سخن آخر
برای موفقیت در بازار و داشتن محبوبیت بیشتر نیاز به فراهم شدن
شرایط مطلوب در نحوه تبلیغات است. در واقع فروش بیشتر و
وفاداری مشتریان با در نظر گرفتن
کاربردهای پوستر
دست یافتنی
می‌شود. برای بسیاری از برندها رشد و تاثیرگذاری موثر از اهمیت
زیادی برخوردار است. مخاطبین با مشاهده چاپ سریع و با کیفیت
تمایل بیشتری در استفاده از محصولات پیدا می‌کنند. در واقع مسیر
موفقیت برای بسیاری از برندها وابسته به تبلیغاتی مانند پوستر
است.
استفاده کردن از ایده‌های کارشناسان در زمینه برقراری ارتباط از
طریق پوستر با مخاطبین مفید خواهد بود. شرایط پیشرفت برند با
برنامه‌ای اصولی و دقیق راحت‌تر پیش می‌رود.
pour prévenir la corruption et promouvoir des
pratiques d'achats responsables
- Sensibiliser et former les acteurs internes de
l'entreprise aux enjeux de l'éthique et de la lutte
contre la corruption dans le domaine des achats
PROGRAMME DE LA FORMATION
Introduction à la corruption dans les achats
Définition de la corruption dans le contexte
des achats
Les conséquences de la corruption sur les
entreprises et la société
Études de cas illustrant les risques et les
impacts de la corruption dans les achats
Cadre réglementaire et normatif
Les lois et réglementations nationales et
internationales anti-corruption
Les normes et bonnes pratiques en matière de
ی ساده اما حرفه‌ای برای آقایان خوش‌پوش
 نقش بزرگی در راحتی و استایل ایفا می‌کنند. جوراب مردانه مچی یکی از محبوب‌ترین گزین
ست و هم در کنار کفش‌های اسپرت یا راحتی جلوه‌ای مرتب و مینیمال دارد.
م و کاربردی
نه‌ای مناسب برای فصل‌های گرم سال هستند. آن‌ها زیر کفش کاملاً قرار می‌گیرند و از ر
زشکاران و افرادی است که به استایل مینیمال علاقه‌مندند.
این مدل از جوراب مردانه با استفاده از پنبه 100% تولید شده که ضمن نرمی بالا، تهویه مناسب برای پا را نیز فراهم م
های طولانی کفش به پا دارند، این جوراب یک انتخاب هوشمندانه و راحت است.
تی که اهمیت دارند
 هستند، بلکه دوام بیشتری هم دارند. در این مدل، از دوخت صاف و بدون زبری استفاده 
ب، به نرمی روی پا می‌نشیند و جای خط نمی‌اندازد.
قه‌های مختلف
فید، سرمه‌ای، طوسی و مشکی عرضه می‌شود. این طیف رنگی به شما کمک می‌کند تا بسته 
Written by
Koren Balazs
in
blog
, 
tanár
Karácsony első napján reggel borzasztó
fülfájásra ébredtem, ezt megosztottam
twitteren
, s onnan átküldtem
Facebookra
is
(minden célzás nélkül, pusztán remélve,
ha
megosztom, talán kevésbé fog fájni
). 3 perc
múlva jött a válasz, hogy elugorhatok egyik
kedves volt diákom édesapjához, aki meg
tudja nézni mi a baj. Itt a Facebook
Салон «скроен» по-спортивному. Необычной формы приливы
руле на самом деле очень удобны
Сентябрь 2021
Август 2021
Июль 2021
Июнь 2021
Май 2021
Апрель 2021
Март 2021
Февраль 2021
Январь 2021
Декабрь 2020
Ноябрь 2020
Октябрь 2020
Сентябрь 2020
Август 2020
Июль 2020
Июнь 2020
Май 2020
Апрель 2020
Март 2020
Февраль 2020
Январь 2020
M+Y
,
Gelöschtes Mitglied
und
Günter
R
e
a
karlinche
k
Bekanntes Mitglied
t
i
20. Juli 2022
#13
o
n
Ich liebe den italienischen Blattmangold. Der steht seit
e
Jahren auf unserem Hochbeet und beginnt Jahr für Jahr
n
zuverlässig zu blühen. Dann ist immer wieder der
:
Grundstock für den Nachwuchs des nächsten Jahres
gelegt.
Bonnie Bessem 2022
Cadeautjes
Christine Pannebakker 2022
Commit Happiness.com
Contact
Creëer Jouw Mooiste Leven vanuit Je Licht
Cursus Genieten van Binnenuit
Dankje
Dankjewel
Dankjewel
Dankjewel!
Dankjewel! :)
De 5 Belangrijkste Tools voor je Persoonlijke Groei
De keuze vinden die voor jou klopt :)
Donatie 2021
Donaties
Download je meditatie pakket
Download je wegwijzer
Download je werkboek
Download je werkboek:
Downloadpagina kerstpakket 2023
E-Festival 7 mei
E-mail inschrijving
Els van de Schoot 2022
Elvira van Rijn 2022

* * *

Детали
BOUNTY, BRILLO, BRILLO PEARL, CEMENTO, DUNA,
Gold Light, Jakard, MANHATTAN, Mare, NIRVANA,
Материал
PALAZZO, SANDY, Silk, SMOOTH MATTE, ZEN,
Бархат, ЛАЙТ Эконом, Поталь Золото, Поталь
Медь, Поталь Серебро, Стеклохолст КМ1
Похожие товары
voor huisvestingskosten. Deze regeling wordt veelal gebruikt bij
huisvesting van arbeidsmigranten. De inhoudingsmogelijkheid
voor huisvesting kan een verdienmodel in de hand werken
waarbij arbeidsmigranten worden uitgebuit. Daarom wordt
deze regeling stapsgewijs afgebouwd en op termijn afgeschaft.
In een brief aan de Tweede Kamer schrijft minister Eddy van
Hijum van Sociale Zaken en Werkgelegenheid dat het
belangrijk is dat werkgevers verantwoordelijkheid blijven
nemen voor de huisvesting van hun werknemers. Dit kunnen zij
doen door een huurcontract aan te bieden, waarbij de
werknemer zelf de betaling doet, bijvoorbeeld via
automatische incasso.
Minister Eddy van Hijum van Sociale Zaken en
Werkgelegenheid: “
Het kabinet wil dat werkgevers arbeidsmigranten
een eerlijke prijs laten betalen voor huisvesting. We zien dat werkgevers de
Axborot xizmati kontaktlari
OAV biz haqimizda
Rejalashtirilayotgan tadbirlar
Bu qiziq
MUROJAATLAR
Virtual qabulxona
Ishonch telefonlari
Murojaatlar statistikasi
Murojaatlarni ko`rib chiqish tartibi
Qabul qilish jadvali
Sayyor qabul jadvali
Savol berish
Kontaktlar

Task description:
Where the word "Поталь" occurs in a line of the records, copy that line.

Problem solution:
Бархат, ЛАЙТ Эконом, Поталь Золото, Поталь
Медь, Поталь Серебро, Стеклохолст КМ1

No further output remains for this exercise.